Booths chairman Edwin Booth (below) told Retail Week he felt confident about the festive season. “At Christmas people take the Booths brand to heart,” he said.

The upmarket northern grocer will open five shops in the next 18 months, up from its average of one a year, taking its store count to 34.

Stores will open in Barrowford, Hale Barns, Burscough, St Anne’s and Poulton-le-Fylde, in Booth’s heartlands of Lancashire, Yorkshire, Cheshire and Cumbria.

Booths’ pre-tax profits increased 6.9% to £3.9m in the year to March 29. Sales climbed 1% on a like-for-like and total basis as the retailer generated turnover of £282m.

Booths chairman Edwin Booth (below) told Retail Week he felt confident about the festive season. “At Christmas people take the Booths brand to heart,” he said.

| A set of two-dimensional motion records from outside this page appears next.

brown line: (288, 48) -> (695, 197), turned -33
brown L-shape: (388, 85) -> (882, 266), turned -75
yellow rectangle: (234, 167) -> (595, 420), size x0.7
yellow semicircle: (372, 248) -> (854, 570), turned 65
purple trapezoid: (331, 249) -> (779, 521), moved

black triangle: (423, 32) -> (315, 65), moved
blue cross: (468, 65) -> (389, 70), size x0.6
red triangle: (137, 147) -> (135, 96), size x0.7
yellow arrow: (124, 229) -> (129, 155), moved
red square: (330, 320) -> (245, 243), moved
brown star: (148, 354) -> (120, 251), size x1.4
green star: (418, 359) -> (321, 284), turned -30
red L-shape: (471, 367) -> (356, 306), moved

As well as store openings the retailer is poised to ramp up its online offer. Booths will this year, for the first time, open up its online delivery service to the whole of the UK for the duration of the festive season.

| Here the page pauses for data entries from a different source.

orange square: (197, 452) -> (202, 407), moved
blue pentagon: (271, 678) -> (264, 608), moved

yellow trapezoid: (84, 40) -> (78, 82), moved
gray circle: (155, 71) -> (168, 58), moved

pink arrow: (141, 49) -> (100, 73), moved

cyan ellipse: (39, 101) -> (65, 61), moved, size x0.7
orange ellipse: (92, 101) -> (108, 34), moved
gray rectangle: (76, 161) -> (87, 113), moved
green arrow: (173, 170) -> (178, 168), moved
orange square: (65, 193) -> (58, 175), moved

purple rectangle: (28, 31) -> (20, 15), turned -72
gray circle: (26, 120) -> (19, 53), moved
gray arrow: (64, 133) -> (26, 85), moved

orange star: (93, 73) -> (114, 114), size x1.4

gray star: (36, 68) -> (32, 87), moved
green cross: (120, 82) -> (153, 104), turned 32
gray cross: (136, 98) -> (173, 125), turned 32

Booth said the grocer aims to extend that on a permanent basis next year. The retailer will also launch a national ecommerce wine offering, Wine Cellar, next year.

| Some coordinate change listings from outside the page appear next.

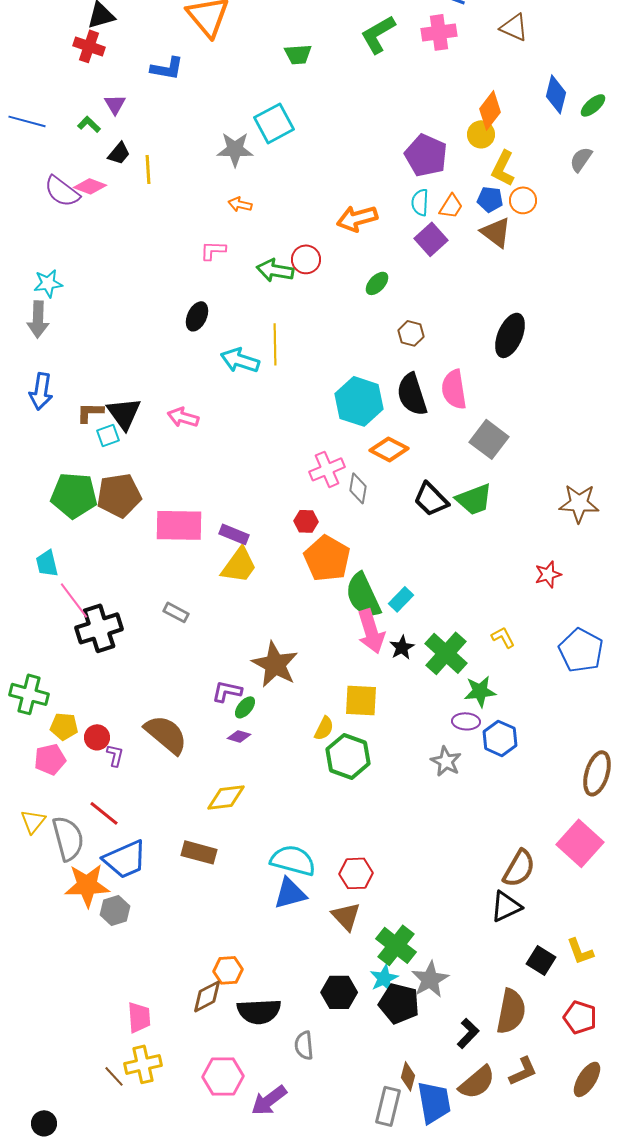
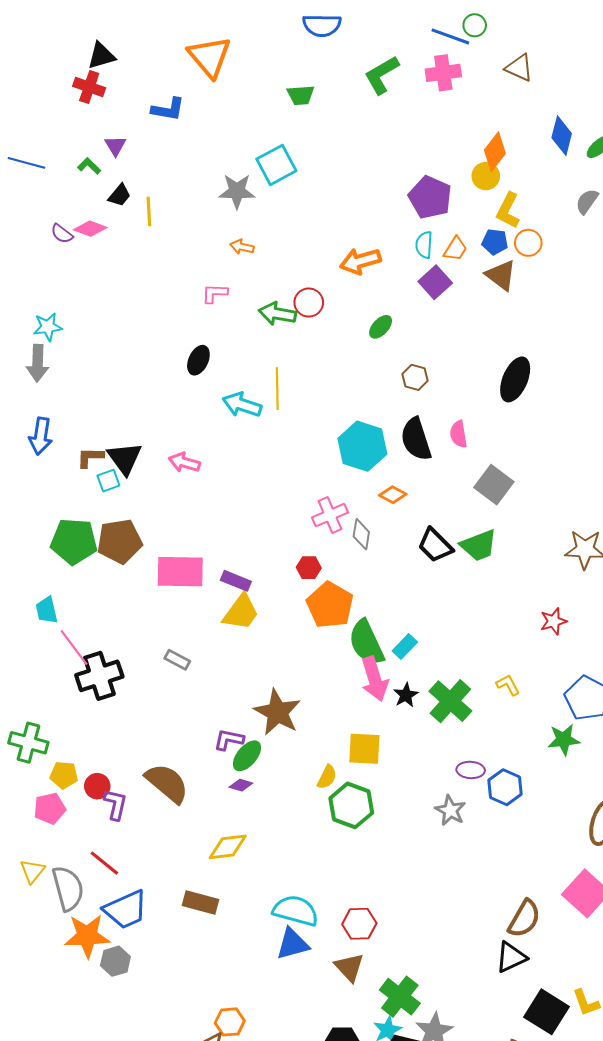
purple semicircle: (62, 191) -> (62, 234), size x0.6
pink semicircle: (454, 389) -> (458, 434), size x0.7
orange diamond: (389, 449) -> (393, 495), size x0.7
green star: (480, 691) -> (564, 740), moved
green ellipse: (245, 707) -> (247, 756), size x1.4
purple L-shape: (115, 755) -> (115, 804), size x1.4
black square: (541, 960) -> (546, 1012), size x1.5

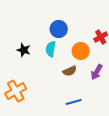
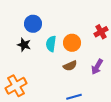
blue circle: (59, 29) -> (33, 24), moved
orange circle: (81, 51) -> (72, 43), moved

Booth said: “We are going to look at how we can take the best of Booths to customers both within and outside the region online.”

He said Booths would consider an alternative model to those that already exist in the market. “We’re not going to ape the major multiples, we’re not going to put a flotilla of vans on the road because we don’t believe that business model is very clever,” he maintained.

Booths stores are located solely in the Northwest, and Booth conceded that demand in the South might be lower at first. However, he said the grocer has worked hard to boost brand awareness across the country in recent years.

He described the nationwide online launch as “a new iteration of the way in which we interact with customers” and said pushing outside its heartland with an online offer rather than stores is more cost-effective.

“Romancing customers with our online offering would be much more efficient than piling in with £15m of investment [in stores],” he said.

As part of its digital expansion Booths is developing an app that will help customers shop sustainably by totting up the greenhouse emissions caused by individual products.

Different from Waitrose

Booth insisted he remained unconcerned about competitor Waitrose’s plans to open more stores in the North.

“Booths is a very different animal even from Waitrose who have almost, through their desire to compete, turned themselves into something much more akin to Sainsbury’s,” maintained Booth.

“Where they have positioned their stores we have competed satisfactorily so far. It’s happened throughout our 170-year history. Once it was plethora of small grocers with their unique selling points, now it’s a smaller number of larger businesses competing with us.”

Room for growth

Booths sources 28% of its products locally and Booth said the grocer’s attitude to sourcing sets it apart from its larger rivals. For instance, the grocer introduced the Fair Milk initiative, which ensures farms are paid a premium over and above the highest price in the market. Booth said customers have responded well.

“What Booths has proved is that a company can still grow in a market where people are beating the seven bells of hell out of their supplier base on price,” said Booth. “Trust is an incredibly valuable tool. It is worth millions to businesses.”

Booth believes structural changes in the grocery market are here to stay. “Now that shoppers are being more promiscuous I don’t think that will turn back. The knack for people like us is to be a charming brand and one that engages at a human level. That will help us grow our business.”